Crypto currency price prediction using Twitter
Sentiment Analysis
table of Contents
ABSTRACT 2
1 INTRODUCTION...................................................................................................................................2
2 BACKGROUND......................................................................................................................................3
3 RELATED WORK....................................................................................................................................3
4 LITERATURE REVIEW............................................................................................................................3
5 METHODOLOGY...................................................................................................................................4
6 RESULT.................................................................................................................................................5
7 CONCLUSION AND FUTURE WORK......................................................................................................7
REFERENCES 8
ABSTRACT
Sentiment analysis is a current research field to determine the current situation on any particular field
with the help of some libraries and tools. In this paper we did sentiment analysis on the crypto currency
using the twitter API which is named as Tweepy and text blob which is a library. We were required a
developer account for taking the sentiments from twitter, so Tufail et al. used that API and account to do
analysis on data collected from twitter using consumer id and consumer secret. To validate the
methodology further, a trading strategy is built on the historical data. In general crypto currency is a type
of virtual currency, alternative currency, and digital currency whose prize we are trying to predict.
Keywords: Bitcoin, Sentiment analysis, Tweepy, Twitter, API
1 INTRODUCTION
Crypto currency has changed the minds of many people the way they think so far. Nowadays crypto
currency has taken its place in the manner to do the transactions and all the exchanging of goods. Among
all the crypto currencies Bitcoin and Etherium are the most well-known and are used in almost all the
countries across the globe. The third most popular crypto currency name is Ripple (XRP) has been using
in banks because it has a very good performance for their transactions in a very secure way.
Bitcoin is an implementation of crypto-currency based concept and described by crypto-graphic
Wan Dai in 1998 and was introduced in market by Satoshi Nakamoto which is not a name of a person but
with the collaboration of 4 different companies namely, Samsung, Toshiba, Nakamichi, and Motorola[1].

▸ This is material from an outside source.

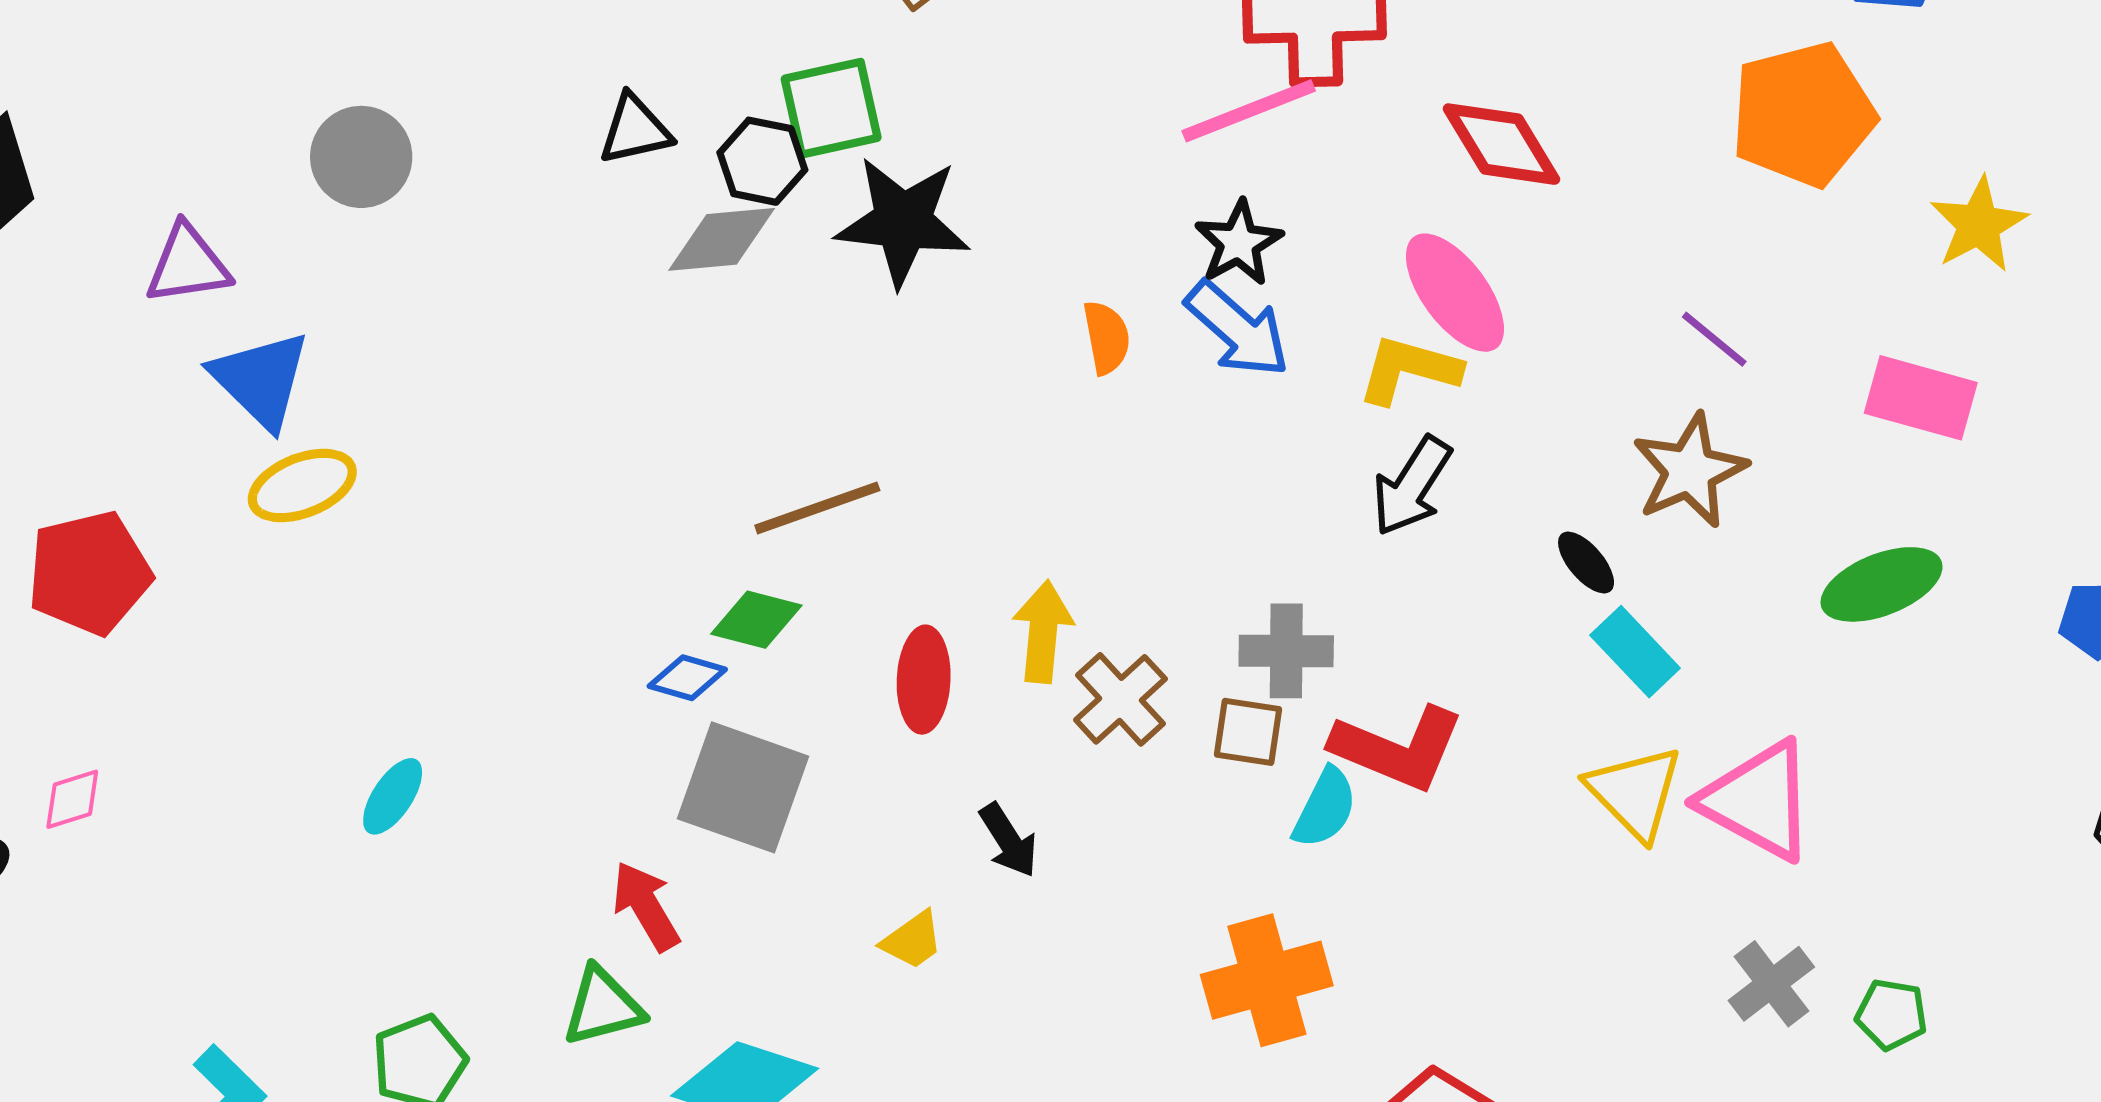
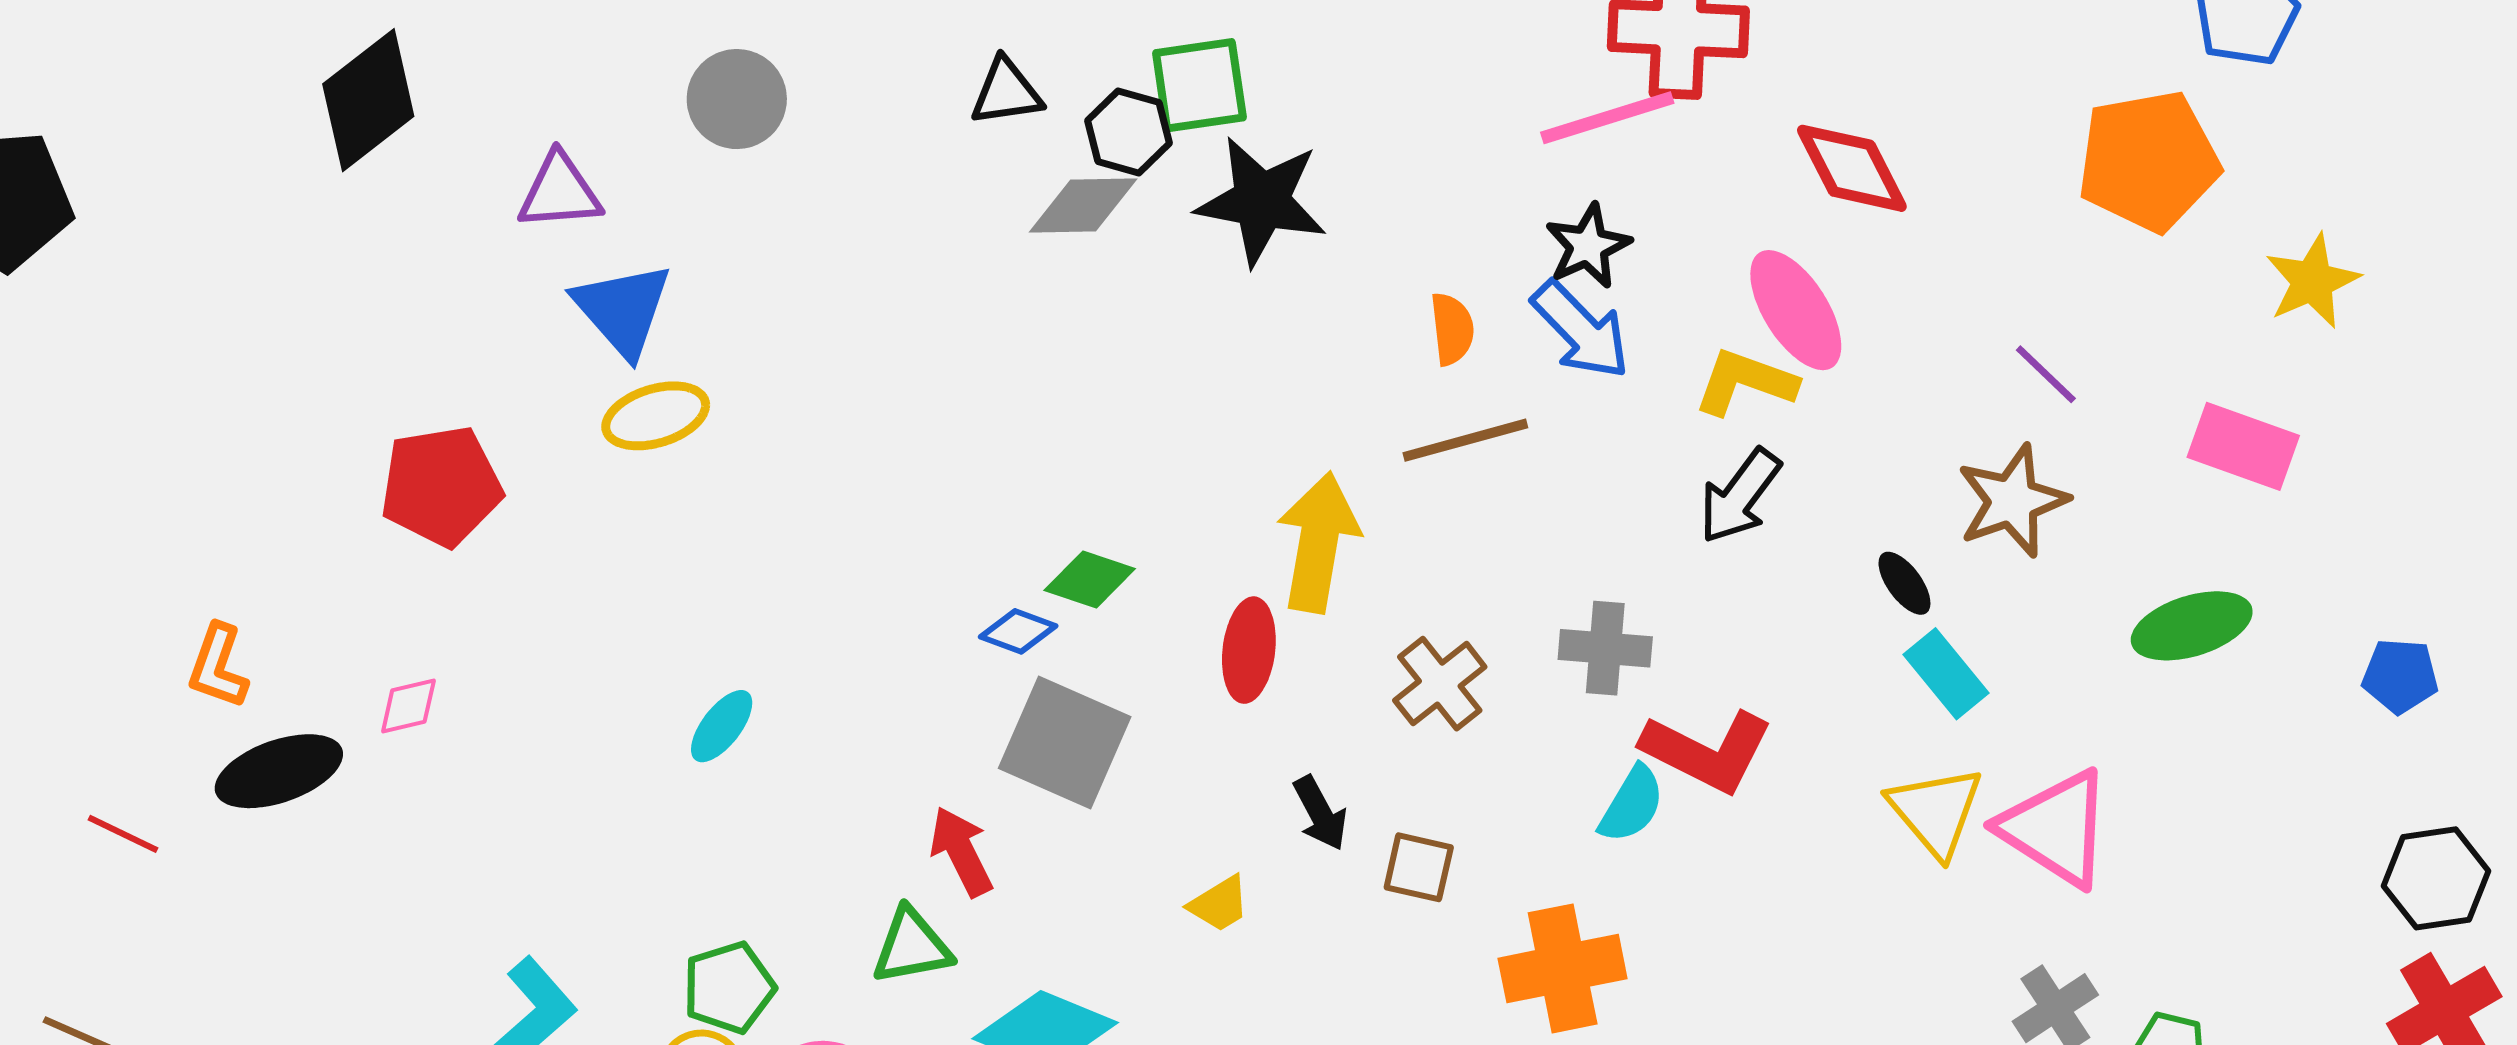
brown line: (817, 508) -> (1465, 440), moved
yellow arrow: (1043, 632) -> (1318, 542), moved, size x1.4
brown square: (1248, 732) -> (1419, 867), moved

In this paper we are going to do some prediction on the upcoming crypto currency trends and its
price with the help of Twitter social website, there are many other websites, blogs and media but we took
Twitter because it is the fastest and contains all the earliest data we want and it provides ease to extracting
data from it.
While using Twitter we will use the twitter API like consumer key and consumer token
(rHsPQVtvyJA9EzFDL5p7vuHFtZHcha4bJStaocGwkSjKiT16Y7) based library, Tweepy and will
implement it in python programming language as it is very easy to and using library the first one is
tweepy that used to access twitter data and text blob to fetch text from twitter.
2 BACKGROUND
In the past Gasia Atashian, Hrachya Khachatryan had used some models and took bitcointalk.org as a
platform to use and took sentiments to work on under their title Sentiment Analysis to Predict Global
Cryptocurrency Trends but the difference is that they have used some models and some classifiers.
3 RELATED WORK
Applying machine learning to cryptocurrency is a relatively new field with limited research efforts [2].
For that purpose they stemmed out data for the purpose of accuracy and data handling and after that they
got the specific portion of data to apply sentiment analysis.
Tweet volume, rather than tweet sentiment (which is invariably overall positive regardless of price
direction), is a predictor of price direction. By utilizing this model, a person is able to make better
informed purchase and selling decisions related to Bitcoin and Ethereum [3].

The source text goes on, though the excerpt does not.